Da der Covid-19-Impfstoff von Biontech auf einer völlig anderen Technologie basiere als die Vakzine, die Sanofi normalerweise herstelle, benötige die Umstellung entsprechend Zeit, erläuterte eine Sprecherin, warum mit Lieferungen nicht schon vor dem Sommer begonnen werden könne. "Die Herstellung eines neuen Impfstoffs erfordert einige Zeit und Investitionen, um bestimmtes Equipment zu erwerben, zu installieren und zu qualifizieren, technische Chargen herzustellen und den Herstellungsprozess zu genehmigen." Sanofi will parallel aber auch die Entwicklung seiner eigenen Impfstoff-Kandidaten weiter vorantreiben.

Ausbau der Produktionskapazitäten

Angesichts der massiven Nachfrage nach Covid-19-Impfstoffen arbeitet Biontech mit Hochdruck am Ausbau seiner Produktionskapazitäten. Pfizer und Biontech haben sich verpflichtet, in diesem Jahr bis zu 600 Millionen Dosen an die EU zu liefern. Die Partner mussten aber auch Lieferprobleme eingestehen, da die Produktion im belgischen Pfizer-Werk Puurs wegen der Ausweitung der Kapazitäten zunächst gedrosselt werden müsse. Entlastung soll auch die von Novartis übernommene Anlage im deutschen Marburg bringen, die im Februar die Produktion aufnehmen soll. Das US-Unternehmen Baxter will zudem in der Stadt Halle ab Ende Februar/Anfang den Impfstoff von Biontech und Pfizer herstellen.
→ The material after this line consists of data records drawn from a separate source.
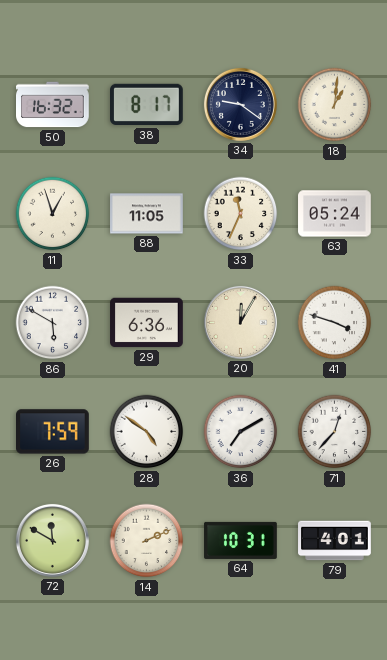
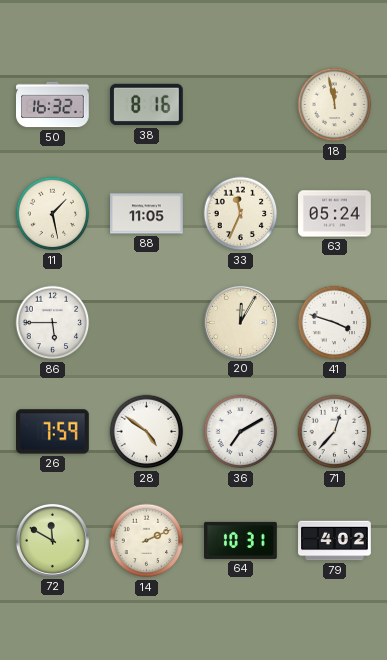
38: 8:17 -> 8:16
34: 9:21 -> none
18: 1:01 -> 11:58
11: 12:57 -> 1:28
86: 5:50 -> 5:45
29: 6:36 -> none
79: 4:01 -> 4:02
Sanofi entwickelt selbst einen Corona-Impfstoff zusammen mit dem britischen Konzern GlaxoSmithKline. Die beiden Unternehmen hatten dabei im Dezember einen Rückschlag erlitten, weil das Mittel bei älteren Erwachsenen keine ausreichende Reaktion des Immunsystems hervorrief. Nun wollen die Partner im Februar mit einem verbesserten Impfstoff eine neue Studie der Phase 2 starten. Sollten die Ergebnisse positiv sein, könnte ein großangelegter Test an mehreren tausend Probanden im zweiten Quartal 2021 beginnen und der Impfstoff im vierten Quartal zugelassen werden.
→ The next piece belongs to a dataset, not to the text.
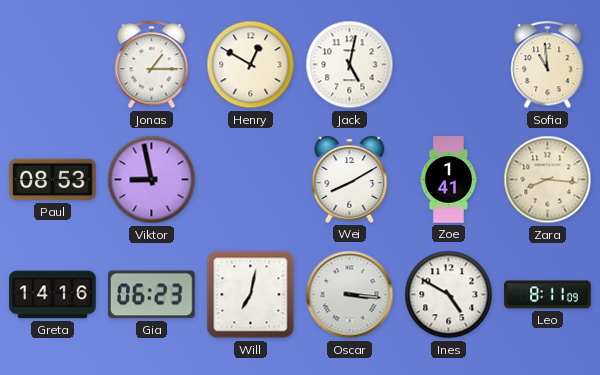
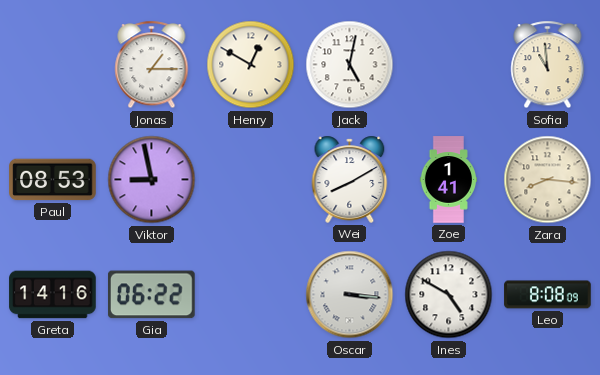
Gia: 06:23 -> 06:22
Will: 7:02 -> none
Leo: 8:11 -> 8:08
Das Vakzin basiert auf derselben Technologie wie einer der Grippeimpfstoffe von Sanofi. Die Franzosen entwickeln zudem mit der US-Firma Translate Bio einen weiteren Impfstoff, der wie die bereits zugelassenen von Biontech und Pfizer auf der sogenannten Boten-RNA (mRNA) basiert. Eine klinische Studie der Phase-1/2 mit diesem Mittel soll noch in diesem Quartal beginnen.